Trans and Gender Diverse People in HIV Data

By Teddy Cook, Co-Chair, (Peer Advocacy network for the Sexual Health of Trans Masculinities)

Information in this blog was originally presented at the Australia Federation of AIDS Organisations (AFAO) Members Meeting, 24-25 July 2018.


“There has probably never been a population both more heavily impacted and less discussed at scientific meetings than the transgender population around the world. – Dr Tonia Poteat, Conference on Retroviruses and Opportunistic Infection (CROI), 2016


Trans and gender diverse people experience multiple barriers to HIV prevention. Methodology prevents their appearance in research and surveillance systems, while the health workforce’s awareness of the needs of trans and gender diverse people is generally poor. Transphobia often magnifies this problem. Trans and gender diverse people are under represented in health promotion work. There are also the legal barriers that trans and gender diverse people can experience in affirming their gender.

There is a fast growing need to improve this predicament and gain a fuller picture. Globally, around 19.1 per cent of transgender women are living with HIV. There is limited empirical evidence of HIV experience among transgender men and no data about HIV experience for non-binary people. Fewer than 40 per cent of countries report that their national HIV/AIDS strategies address trans and gender diverse people.

A recent analysis of the Australian Collaboration for Coordinated Enhanced Sentinel Surveillance of Sexually Transmitted Infection and Blood-borne Viruses (ACCESS) finds that of 1,117 people identified as “transgender”, 327 (29 per cent) were women, 370 (33 per cent) were men and 420 (37 per cent) did not have their gender identity captured. Of these patients, 3.8 per cent were HIV positive. The HIV prevalence among trans women was 4.5 per cent, among trans men, 2.5 per cent, and among those ‘unspecified’, 4.6 per cent.

It is likely that this does not reflect the true number of trans and gender diverse people attending sexual health clinics due to poor recording of trans experience, including a lack of specific data relevant to non-binary people. It is also worth noting that sexual health clinics tend to attract people at higher risk of transmission, which means these estimates may not represent the general population of trans men and women. Further, two sexual health clinics with large caseloads of trans people were not included in this analysis.

Risk factors for HIV acquisition are varied. It has been shown that receptive vaginal sex can pose different level of risk for trans women, depending on who they are having sex with. Stigma, discrimination, and social exclusion from employment and education also increase the risk of HIV. Although not a direct risk factor, trans women are more likely to report sex work than cisgender women and more likely report injecting drug use than cisgender gay and bisexual men. An analysis of the Sydney Gay Community Periodic Survey found trans male participants reported HIV risk similar to cisgender men.
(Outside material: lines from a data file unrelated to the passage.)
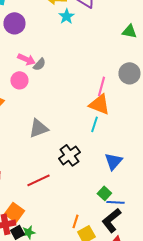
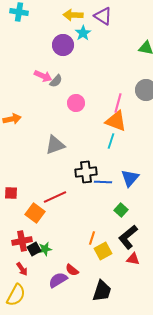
purple circle: (14, 23) -> (63, 45), moved
pink circle: (19, 80) -> (76, 103), moved
black cross: (69, 155) -> (86, 172), turned 30
blue line: (115, 202) -> (103, 182), moved
orange square: (14, 212) -> (35, 213), moved

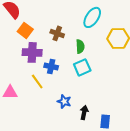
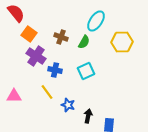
green semicircle: (80, 46) -> (84, 42), moved, turned 32
purple cross: (32, 52) -> (36, 56), turned 30
yellow line: (37, 81) -> (47, 92), moved

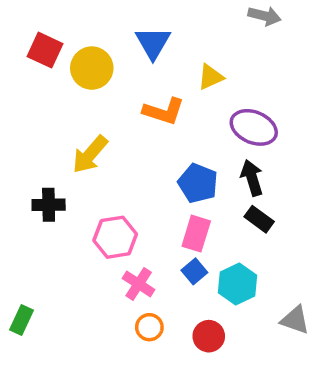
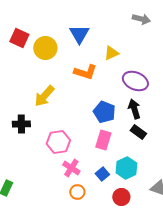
blue square: (194, 271) -> (102, 174), moved
red circle: (209, 336) -> (121, 197), moved

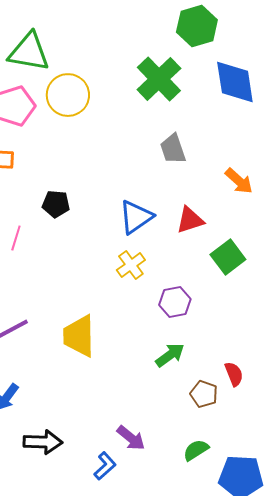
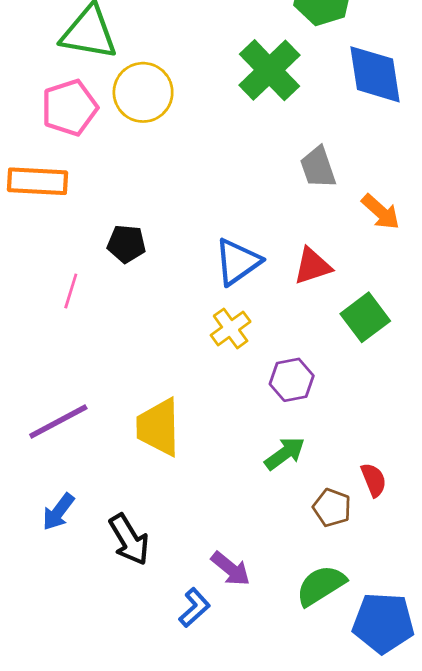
gray trapezoid: (173, 149) -> (318, 167), moved
black arrow: (43, 442) -> (129, 540), moved, turned 57
green semicircle: (196, 450) -> (321, 585), size x1.4

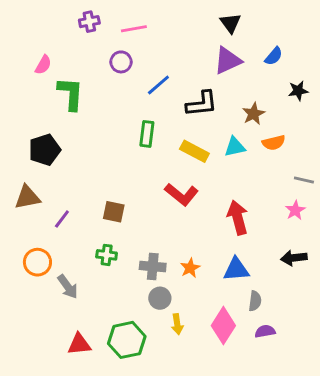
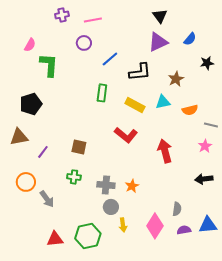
orange semicircle: (274, 143) -> (190, 110), moved
blue triangle: (236, 269) -> (208, 225), moved

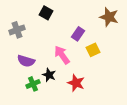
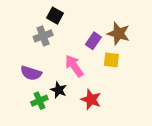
brown star: (109, 17) -> (119, 34), moved
gray cross: (17, 30) -> (43, 36), moved
yellow square: (93, 50) -> (111, 60), turned 32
Research into trans women’s experiences in Australian men’s prisons found incarceration increases the risk of HIV including physical and sexual violence. It must also be noted that a substantial population of trans men are men who have sex with men but also that many trans women exclusively have sex with other women (trans and cis) meaning risk cannot be seen as universal across the trans and gender diverse community.

Action is required across the HIV response to provide effective HIV prevention for trans and gender diverse people. This requires appropriate gender indicators in data collection, including amended HIV notifications forms, recognition of trans and gender diverse people as a priority population in the National HIV Strategy and the development of clinical guidelines and training for inclusive care. Trans and gender diverse people must also be meaningfully included in decisions about the HIV response.

The shifting landscape of the HIV sector presents opportunities to revitalise the response, to better include trans and gender diverse people. This process may provide a model for parallel work in other Australian jurisdictions or among other priority populations.